Extracted page text data:
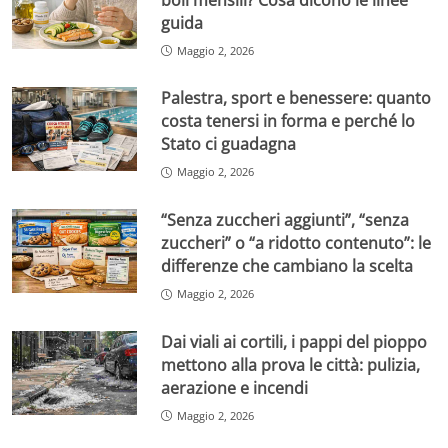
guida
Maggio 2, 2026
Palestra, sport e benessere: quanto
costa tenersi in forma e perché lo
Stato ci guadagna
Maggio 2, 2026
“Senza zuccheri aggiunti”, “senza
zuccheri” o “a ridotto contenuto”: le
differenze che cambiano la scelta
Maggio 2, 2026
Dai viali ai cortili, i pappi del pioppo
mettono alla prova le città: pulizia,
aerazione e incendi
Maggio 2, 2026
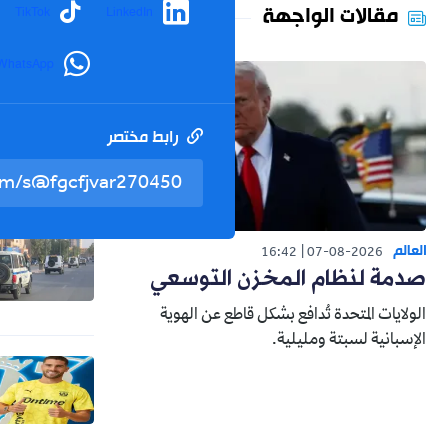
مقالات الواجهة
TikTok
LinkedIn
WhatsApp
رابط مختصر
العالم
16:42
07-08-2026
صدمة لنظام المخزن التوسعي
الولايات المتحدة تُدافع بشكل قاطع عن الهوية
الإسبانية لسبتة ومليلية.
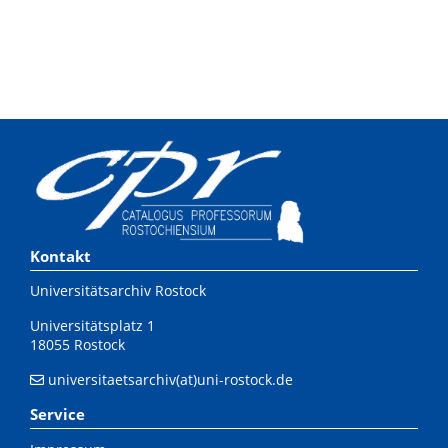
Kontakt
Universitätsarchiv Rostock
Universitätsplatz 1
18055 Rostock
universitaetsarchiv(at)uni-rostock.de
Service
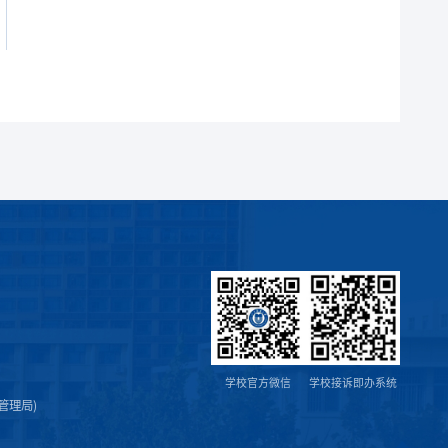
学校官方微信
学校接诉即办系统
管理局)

--

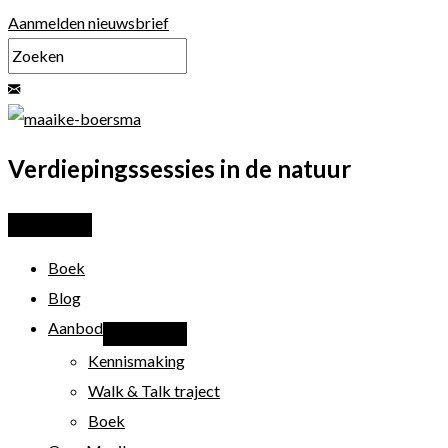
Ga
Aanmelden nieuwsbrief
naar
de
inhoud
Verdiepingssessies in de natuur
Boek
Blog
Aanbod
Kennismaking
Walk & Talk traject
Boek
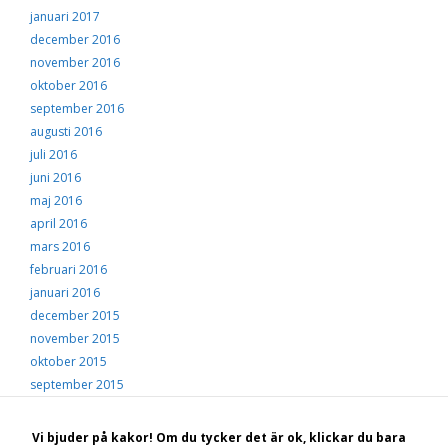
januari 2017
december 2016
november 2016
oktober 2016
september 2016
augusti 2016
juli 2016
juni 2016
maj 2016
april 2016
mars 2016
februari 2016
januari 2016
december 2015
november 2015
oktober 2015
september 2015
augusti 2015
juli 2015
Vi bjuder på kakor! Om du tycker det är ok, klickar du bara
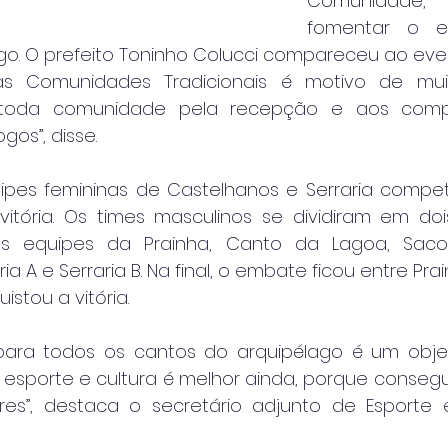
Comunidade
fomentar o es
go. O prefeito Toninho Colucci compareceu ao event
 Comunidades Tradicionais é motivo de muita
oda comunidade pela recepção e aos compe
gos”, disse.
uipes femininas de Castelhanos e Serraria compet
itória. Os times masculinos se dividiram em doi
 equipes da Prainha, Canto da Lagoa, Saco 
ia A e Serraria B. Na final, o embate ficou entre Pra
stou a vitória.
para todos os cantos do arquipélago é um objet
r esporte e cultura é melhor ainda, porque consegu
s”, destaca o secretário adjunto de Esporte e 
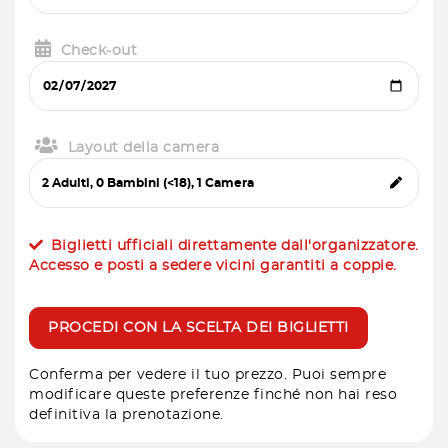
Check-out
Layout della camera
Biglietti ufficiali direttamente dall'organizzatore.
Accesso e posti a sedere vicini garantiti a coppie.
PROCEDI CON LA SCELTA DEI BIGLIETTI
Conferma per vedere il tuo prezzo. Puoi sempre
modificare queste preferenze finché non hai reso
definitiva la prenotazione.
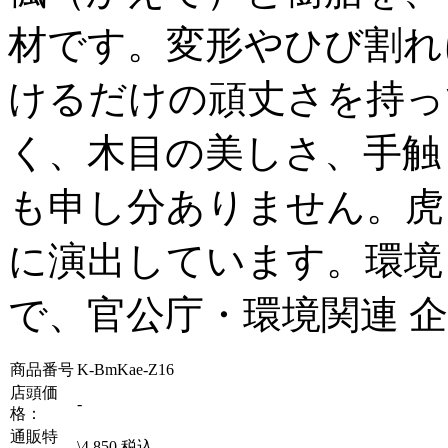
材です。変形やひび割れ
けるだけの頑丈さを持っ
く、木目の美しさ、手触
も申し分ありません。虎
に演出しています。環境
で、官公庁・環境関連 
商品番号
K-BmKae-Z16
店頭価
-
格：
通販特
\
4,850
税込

EXERCISE:
Copy out each line of the data containing the string "Serraria".

SOLUTION FOR THIS TASK:
uipes femininas de Castelhanos e Serraria compet
ia A e Serraria B. Na final, o embate ficou entre Pra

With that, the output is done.